_Exercise requirements_
Every line containing the word "serviços" is to be copied from the data below.

_Recorded information_
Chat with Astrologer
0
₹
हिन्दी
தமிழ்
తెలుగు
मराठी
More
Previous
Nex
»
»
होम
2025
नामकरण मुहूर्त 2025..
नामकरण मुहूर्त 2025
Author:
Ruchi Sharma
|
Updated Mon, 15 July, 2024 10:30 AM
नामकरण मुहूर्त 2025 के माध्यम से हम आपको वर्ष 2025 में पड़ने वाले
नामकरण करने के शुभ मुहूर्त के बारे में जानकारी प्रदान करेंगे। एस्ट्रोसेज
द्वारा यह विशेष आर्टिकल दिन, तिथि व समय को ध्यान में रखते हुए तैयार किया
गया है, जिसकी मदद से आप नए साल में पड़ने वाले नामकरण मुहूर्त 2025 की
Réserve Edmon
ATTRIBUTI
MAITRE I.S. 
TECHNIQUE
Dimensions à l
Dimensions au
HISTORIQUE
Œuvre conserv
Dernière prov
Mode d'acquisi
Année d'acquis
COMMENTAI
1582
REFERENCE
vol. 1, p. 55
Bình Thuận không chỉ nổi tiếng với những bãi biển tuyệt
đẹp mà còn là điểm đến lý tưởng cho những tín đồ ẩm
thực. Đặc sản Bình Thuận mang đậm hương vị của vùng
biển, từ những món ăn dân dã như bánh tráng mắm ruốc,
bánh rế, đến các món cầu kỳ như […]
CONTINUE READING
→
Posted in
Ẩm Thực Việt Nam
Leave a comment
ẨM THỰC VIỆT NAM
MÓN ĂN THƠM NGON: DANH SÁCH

* * *

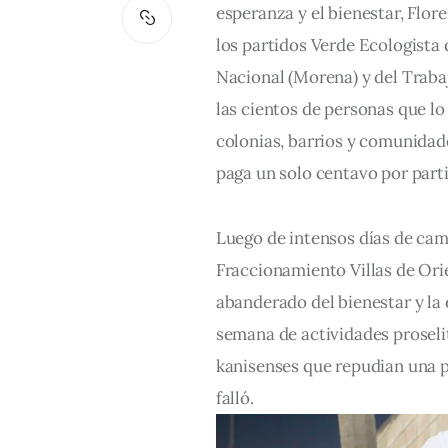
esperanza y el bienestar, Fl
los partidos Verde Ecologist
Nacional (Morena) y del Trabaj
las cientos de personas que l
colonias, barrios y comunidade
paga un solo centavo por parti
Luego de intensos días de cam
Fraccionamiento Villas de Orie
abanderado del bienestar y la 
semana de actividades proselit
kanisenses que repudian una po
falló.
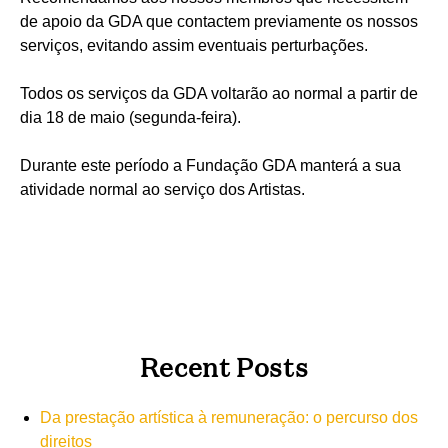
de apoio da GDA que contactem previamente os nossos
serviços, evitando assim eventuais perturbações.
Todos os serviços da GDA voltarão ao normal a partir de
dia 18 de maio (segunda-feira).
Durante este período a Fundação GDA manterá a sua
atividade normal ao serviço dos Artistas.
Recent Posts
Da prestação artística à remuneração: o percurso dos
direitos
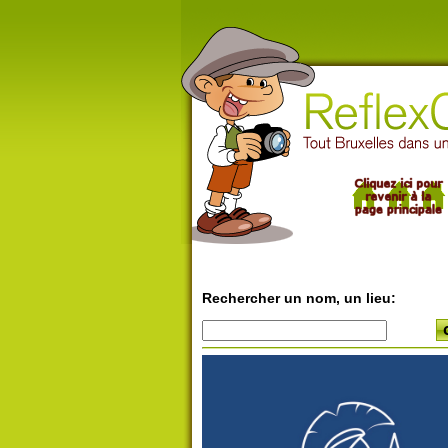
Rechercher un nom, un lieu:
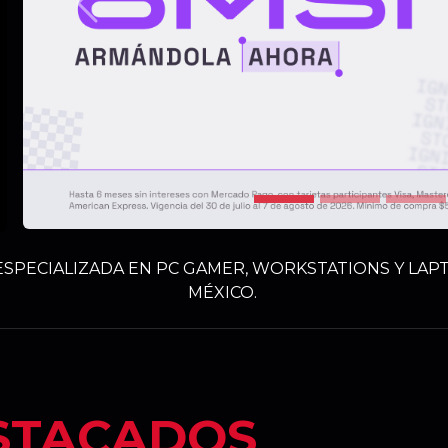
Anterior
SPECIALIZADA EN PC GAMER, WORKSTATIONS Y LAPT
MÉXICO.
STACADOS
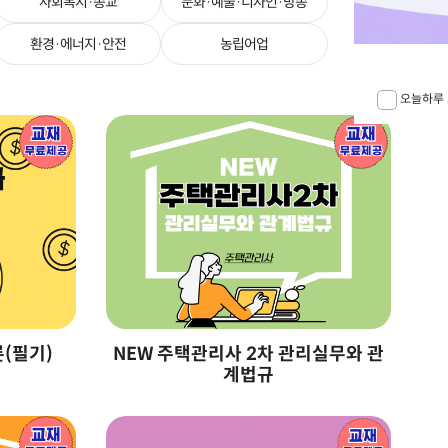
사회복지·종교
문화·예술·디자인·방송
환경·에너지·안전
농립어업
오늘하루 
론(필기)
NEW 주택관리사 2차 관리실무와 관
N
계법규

_Solution to the exercise_
serviços, evitando assim eventuais perturbações.
Todos os serviços da GDA voltarão ao normal a partir de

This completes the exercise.